3.5 Induction of OS by chemical drug injection method
Chemical injections are often used in the laboratory to establish animal models, with the most common chemical being glucocorticoids (GC), and it has been found that overdose of GC can induce bone loss, muscle atrophy, and decreased immunity, so many researchers have used this as a starting point to employ a hormone-induced OS model (Table 4). Gasparini SJ (19) conducted a study to compare the effects of two methods of corticosterone (CS) delivery in a rodent model. One was the delivery of CS (at concentrations of 25-100μg CS/mL) via drinking water and the other was the delivery of 1.5 mg CS via surgically implanted slow-release pellets for a total of 4 weeks of experimentation. It was found that both methods induced typical adverse outcomes such as fat accumulation, insulin resistance, muscle loss and osteoporosis. The team concluded that this method is safe, inexpensive, easy to regulate, and avoids stressful handling of the animals. And in a study by PAL (20), they selected male SD rats and administered 5 mg/kg of methylprednisolone (MP) daily via subcutaneous injection for 4 weeks. At the end of the treatment, they examined bone density, muscle content and micro-crt and successfully modeled osteoporosis.Mito T (21) used animal models of diabetes mellitus (DM) to track metabolic changes in skeletal muscle and bone to provide important insights into the management of diabetic complications. They used streptozotocin (STZ) to induce a type 1 DM mouse model and then applied dual-energy X-ray absorption (DXA) to determine their fat mass, skeletal muscle mass (lean body mass), bone mineral density, and bone mineral content. In the DM model, STZ administration resulted in elevated blood glucose levels, increased water and food intake, and weight loss. Anterior tibial (TA) muscle weights were measured after 30 days and tibial micro-structure was quantified by micro-computed tomography imaging in DM mice. The TA muscle weights were significantly lower in DM mice than in control mice. Furthermore, the trabecular bone volume fraction, trabecular thickness, trabecular number, and cortical thickness were substantially reduced in mice with diabetes mellitus. The method employed successfully established a mouse model of osteoporosis, presenting a novel approach to investigating diabetic complications.
3.6 The disuse OS model
Disuse muscle hypo-osteoporosis is more common in clinical settings such as prolonged bed rest (22), immobilization after motor neuron disease (23), treatment of fractures with splints or casts, or exposure to microgravity during space flight (24). In particular, such models can be better prepared for patients with OS who are bedridden for long periods of time after fracture surgery, hemiplegia, or cerebrovascular disease, when lack of stressful stimulation and weightless activities lead to bone loss and muscle atrophy (Table 5). Most studies (25–31) have found that exercise improves muscle mass, strength, and function, and therefore may be protective against sarcopenia by increasing muscle mass and strength and improving mobility, while less active individuals have an increased risk of developing sarcopenia or increasing its severity.

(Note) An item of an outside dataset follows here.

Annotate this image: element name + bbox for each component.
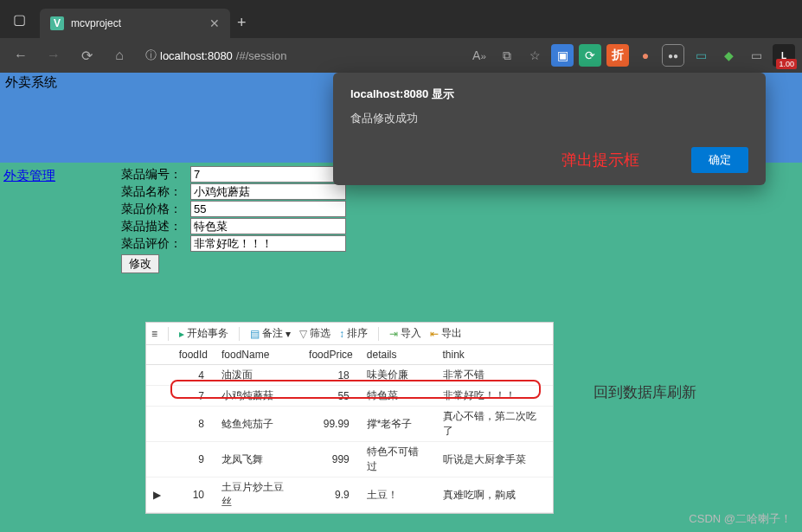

Despite heterogeneity among studies, most studies suggest that weight-bearing and resistance exercise are most effective in the prevention and treatment of osteoporosis in older adults (32–36). The relationship between osteoporosis and sarcopenia makes sense in the context of the bone-muscle subunit. Both tissues are derived from a common type of mesenchymal projection stem cells. Muscle cells secrete bone-regulating cytokines, whereas bone cells secrete Insulin-like growth factor 1(IGF-1), which has potential muscle-stimulating properties (37).
Suspension of the hind limb by tail suspension or sling is the most commonly used method to induce a disused model (38). Tail suspension fixation is an effective model of hindlimb disuse. Unloading or immobilization models are used to study the effects of disuse on muscle and bone. This can be achieved through methods such as tail suspension, hindlimb unloading, or casting in rodents. These models assist researchers in exploring the mechanisms of disuse-induced muscle atrophy and bone loss, while also evaluating potential interventions to mitigate these effects.du F (39). Prepared an OS model by tail suspension (TS) and one hind limb (Im) fixed by plaster-casting. Their team suspended female Sprague-Dawley rats by their tails for 6 weeks. Significant changes in muscle atrophy were found at 4 weeks, and after 6 weeks the muscle fiber type of the rats was measured and a shift from oxidative to glycolytic metabolism was found in the finger extensor muscle fibers. The rationale for the suspension OS model is thought to promote muscle atrophy by disrupting multiple cellular processes, such as induction of oxidative imbalance, mitochondrial dysfunction, intercellular interactions, and abnormal protein synthesis/degradation.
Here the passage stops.